Cashmere Crypt

Dealing with Criticism

  • planted on: 09/05/2023

How to Deal with Negative Critique

Struggling to share your work? You aren’t alone! It’s important to know how to deal with negative criticism as an artist. This will help you to feel more prepared when putting your art out there into the world. While positive criticism is a useful tool, harsh or unwanted critique is both toxic and painful. Here are some ways that you can create that boundary with others and keep your peace of mind to keep sharing your creativity with the world. My Experience with Negative Feedback

As an artist, I’ve had my fair share of unwanted feedback. I’ve been told my work is boring, bad, and ugly. I’ve also been told that I shouldn’t bother trying, that I should find another line of work, and that it’s just… “lacking”.

When I was working on this piece, I was told by someone I trusted that I was just taking way too long on it. “You’re overthinking it,” she said. “You always just keep working on the same place over and over, it really isn’t that complicated.” At the time, I took that criticism to heart and tried to hurry on to the next piece. I ended up regretting it. How to Spot Negative Criticism

  • The critique is aimed at you as a person, and not so much your work
    • Example: “This sucks, you clearly don’t know anything about art!”
  • The critique is overly general or vague
    • Example: “I just don’t really like it.”
  • The critique targets your talent or abilities, trying to make you feel less capable
    • Example: “This looks like a child drew it, anyone could make this!”

How to Deal with Negative Criticism as an Artist

1. Ignore It

Especially when posting online, negative criticism comes with the territory. If you are posting on social media, you can turn off notifications or block/hide comments with certain words in them (how to hide on instagram | how to hide on tiktok | how to hide on facebook). Try to remember that these people probably don’t feel very good about their own artistic journey, and are trying to tear you down to make themselves feel better.

2. Stay Positive

If it’s in-person, sometimes you have no choice but to listen to the feedback you are given. Try to end the conversation as quickly as possible, thanking them for their feedback and changing the subject. Their negative energy can feel so overwhelming in the moment, but it takes two to continue a conversation!

3. Ask Questions

A vague or rude comment might come from the criticizer not knowing much about your work. Rather than snapping back after the insult, you can ask them to clarify why they dislike the piece. For example, if someone says your work is childish, you might ask, “What about it gives it a childish quality? Do you see that as a bad thing?” You might be surprised at the result!

4. Critique the Critic

When sharing your art, you should also share what level of feedback you are comfortable with. Some harsh critics don’t realize that their feedback is hurtful, so this pre-sharing conversation can help guide the viewer to know your goals and preferences for receiving critique.

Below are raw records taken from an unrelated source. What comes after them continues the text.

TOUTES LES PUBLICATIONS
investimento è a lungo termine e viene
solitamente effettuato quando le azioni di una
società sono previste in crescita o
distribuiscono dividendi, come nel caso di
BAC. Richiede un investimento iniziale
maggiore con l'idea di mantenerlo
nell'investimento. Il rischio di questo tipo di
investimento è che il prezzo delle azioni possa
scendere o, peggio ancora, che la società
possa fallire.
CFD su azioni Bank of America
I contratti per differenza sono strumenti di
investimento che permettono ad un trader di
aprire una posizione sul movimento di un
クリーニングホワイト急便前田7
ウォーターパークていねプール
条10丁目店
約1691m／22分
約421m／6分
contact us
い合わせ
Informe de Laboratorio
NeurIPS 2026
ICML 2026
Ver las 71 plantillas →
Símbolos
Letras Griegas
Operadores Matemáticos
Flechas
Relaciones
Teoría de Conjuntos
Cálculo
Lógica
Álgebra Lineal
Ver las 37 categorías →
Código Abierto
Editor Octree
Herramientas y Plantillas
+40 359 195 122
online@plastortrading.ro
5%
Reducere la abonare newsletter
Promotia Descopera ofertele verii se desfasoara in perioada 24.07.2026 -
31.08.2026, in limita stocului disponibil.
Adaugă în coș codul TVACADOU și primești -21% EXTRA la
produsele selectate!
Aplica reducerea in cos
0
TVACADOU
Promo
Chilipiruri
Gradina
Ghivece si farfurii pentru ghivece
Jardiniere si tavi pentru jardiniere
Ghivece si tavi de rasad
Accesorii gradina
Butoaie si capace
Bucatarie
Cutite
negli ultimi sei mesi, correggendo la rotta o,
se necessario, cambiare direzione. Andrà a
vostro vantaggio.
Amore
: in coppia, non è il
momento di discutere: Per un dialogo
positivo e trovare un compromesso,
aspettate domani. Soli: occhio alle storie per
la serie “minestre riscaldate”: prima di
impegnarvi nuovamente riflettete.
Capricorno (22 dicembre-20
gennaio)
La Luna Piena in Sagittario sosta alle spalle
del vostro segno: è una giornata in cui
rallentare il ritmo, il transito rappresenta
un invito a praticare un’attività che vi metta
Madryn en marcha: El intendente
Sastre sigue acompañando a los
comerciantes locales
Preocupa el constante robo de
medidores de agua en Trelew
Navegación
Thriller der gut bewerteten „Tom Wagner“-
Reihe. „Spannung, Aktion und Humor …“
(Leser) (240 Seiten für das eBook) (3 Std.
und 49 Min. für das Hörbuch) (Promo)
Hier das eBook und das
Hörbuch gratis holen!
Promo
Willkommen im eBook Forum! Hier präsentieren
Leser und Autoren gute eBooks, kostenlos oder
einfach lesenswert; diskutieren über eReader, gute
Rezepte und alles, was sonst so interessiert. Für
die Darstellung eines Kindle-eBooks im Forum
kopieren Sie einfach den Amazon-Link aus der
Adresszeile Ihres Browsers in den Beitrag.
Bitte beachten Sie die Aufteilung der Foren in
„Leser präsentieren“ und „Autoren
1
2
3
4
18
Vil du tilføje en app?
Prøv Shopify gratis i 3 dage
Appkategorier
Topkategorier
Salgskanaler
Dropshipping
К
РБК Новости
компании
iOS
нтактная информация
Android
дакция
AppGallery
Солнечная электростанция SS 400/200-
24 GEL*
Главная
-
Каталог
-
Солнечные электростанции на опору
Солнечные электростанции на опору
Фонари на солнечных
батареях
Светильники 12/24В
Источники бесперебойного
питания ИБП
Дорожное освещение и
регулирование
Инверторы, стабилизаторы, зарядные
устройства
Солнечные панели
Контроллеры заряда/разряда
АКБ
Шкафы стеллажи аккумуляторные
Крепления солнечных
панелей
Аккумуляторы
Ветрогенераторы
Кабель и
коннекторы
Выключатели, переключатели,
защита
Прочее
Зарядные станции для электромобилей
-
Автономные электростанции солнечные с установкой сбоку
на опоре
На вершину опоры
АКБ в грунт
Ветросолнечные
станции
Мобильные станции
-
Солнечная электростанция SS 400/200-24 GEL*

Some ideas to get you started:

  • I’m really new at this, so I’d like to hear what you like most about this! Positive feedback only, please.
  • I’m really struggling with _____ on this piece, can you help me figure out what’s wrong with it?
  • My goal with this piece is _____, do you think I’m headed in the right direction?
  • If you could change one thing about this piece, what would you change?
  • How does this piece make you feel?

5. Heal With Positive Feedback

I like to keep an emergency stash of some of the true positive feedback I’ve gotten on my art over the years. Sharing with close friends or family can help build you up, and it’s great to go back to those compliments after a particularly difficult bout of negative feedback. It might sound cheesy, but consider creating a log of all the nice things people have said about your work or your art. It can be anything, big or small – this will help you to stay focused on the good things and remember that your art can make a positive impact on the right people.